Tchaikovsky was onder de indruk van de grote schaaf- en voegmachines, de cirkelzagen, de draaibanken en de boormachines. Maar bovenal bewonderde hij de ijverige geest van de fabriek. “De aanblik van zoveel arbeiders met ernstige, intelligente gezichten, zo schoon en zorgvuldig gekleed ondanks het handwerk, laat een goede indruk achter.”
Na de rondleiding door de binnenstad volgde een lunch en champagne, waarna Tsjaikovsky afscheid nam van Ernest Knabe en op de trein stapte naar Washington. Ernest stuurde prompt een vierkante Knabe piano naar Tsjaikovsky’s buitenverblijf in Klin, Rusland.

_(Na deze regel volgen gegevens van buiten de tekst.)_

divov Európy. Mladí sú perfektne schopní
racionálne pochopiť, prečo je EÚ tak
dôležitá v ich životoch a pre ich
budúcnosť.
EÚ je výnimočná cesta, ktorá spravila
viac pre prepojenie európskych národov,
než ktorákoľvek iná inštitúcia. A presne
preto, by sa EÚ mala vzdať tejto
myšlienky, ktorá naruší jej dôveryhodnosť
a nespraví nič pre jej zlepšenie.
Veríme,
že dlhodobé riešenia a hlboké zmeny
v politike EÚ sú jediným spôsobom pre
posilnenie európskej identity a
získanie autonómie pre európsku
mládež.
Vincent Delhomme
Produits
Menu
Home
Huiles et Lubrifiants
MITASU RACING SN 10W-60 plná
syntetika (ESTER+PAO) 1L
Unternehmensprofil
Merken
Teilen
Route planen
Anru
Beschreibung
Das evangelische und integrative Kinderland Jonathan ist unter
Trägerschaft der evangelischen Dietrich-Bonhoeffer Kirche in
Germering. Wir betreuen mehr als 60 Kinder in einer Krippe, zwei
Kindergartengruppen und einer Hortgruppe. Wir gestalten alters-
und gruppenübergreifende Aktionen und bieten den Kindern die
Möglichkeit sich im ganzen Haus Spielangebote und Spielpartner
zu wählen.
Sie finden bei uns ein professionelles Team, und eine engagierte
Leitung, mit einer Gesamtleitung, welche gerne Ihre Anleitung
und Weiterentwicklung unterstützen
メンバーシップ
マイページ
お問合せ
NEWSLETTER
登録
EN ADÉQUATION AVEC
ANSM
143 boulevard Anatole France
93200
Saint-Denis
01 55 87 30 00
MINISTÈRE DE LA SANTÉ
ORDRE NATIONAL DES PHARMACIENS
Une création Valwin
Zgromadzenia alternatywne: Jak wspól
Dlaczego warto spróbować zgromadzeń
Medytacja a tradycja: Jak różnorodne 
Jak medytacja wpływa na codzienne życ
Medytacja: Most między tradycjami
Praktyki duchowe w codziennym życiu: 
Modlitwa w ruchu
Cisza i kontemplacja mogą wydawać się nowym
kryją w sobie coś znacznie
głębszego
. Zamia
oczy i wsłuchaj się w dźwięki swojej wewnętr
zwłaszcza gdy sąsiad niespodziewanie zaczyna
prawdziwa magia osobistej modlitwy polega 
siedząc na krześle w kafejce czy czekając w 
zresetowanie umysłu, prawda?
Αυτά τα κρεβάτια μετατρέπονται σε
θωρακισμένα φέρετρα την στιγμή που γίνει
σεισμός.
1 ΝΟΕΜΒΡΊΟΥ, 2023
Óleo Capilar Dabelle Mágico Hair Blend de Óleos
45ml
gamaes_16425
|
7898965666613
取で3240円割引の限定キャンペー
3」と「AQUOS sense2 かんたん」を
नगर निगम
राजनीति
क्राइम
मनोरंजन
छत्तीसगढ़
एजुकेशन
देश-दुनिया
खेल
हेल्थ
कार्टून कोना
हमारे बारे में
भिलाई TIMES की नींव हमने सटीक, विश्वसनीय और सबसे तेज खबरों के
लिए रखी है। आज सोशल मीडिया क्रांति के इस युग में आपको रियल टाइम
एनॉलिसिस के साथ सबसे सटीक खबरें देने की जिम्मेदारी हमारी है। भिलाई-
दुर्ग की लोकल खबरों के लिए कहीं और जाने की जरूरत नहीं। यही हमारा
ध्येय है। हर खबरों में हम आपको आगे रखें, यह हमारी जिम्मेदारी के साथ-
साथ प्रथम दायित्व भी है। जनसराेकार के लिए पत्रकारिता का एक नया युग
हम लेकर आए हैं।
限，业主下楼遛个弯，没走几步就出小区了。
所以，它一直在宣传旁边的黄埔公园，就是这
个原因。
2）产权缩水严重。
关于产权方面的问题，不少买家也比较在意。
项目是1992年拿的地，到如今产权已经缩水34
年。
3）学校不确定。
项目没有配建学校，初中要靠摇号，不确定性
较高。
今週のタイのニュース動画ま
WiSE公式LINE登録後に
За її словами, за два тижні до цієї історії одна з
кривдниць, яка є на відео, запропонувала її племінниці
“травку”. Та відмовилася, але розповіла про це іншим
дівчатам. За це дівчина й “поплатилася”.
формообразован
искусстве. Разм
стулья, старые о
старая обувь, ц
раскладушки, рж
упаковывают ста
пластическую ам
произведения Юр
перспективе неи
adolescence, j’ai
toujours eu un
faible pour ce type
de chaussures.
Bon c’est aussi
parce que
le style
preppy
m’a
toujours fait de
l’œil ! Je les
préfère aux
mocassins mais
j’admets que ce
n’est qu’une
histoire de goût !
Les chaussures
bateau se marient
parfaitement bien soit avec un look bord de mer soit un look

Ernest leefde nog maar drie jaar. Wm. Knabe & Co. was altijd een familiebedrijf geweest, waar veel leden van de uitgebreide familie werkten, maar met de dood van Ernest ging het naar de beurs. In 1908 werd het, samen met Chickering, overgenomen door de American Piano Co. van East Rochester, New York. De grote fabriek werd verkocht aan Sweetheart Paper Cups. Er werden nog wel een paar Knabes gemaakt, maar alleen in naam.
Einstein en zijn Knabe
upright piano
Knabe’s principes van “Tone, Touch, Workmanship and Durability” hadden ertoe bijgedragen dat de Amerikaanse pianobouw tot de hoogste regionen in de wereld was opgeklommen. Nu begon de naam Knabe, die ooit zowel populisme als raffinement had opgeroepen, van het Amerikaanse muziekblad te verdwijnen. Maar niet voordat er nog enkele laatste glorietijden waren. In de jaren dertig werd een oude Knabe vleugel “De officiële piano van de Metropolitan Opera”. Knabe ging er met gepaste stijl vandoor en begeleidde Amerika’s favoriete operasterren, zoals Kirsten Flagstad en Lauritz Melchoir. En niemand minder dan Albert Einstein, van wie wordt gezegd dat hij even intens van muziek hield als van wetenschap, speelde thuis muziek op zijn eigen Knabe vleugel.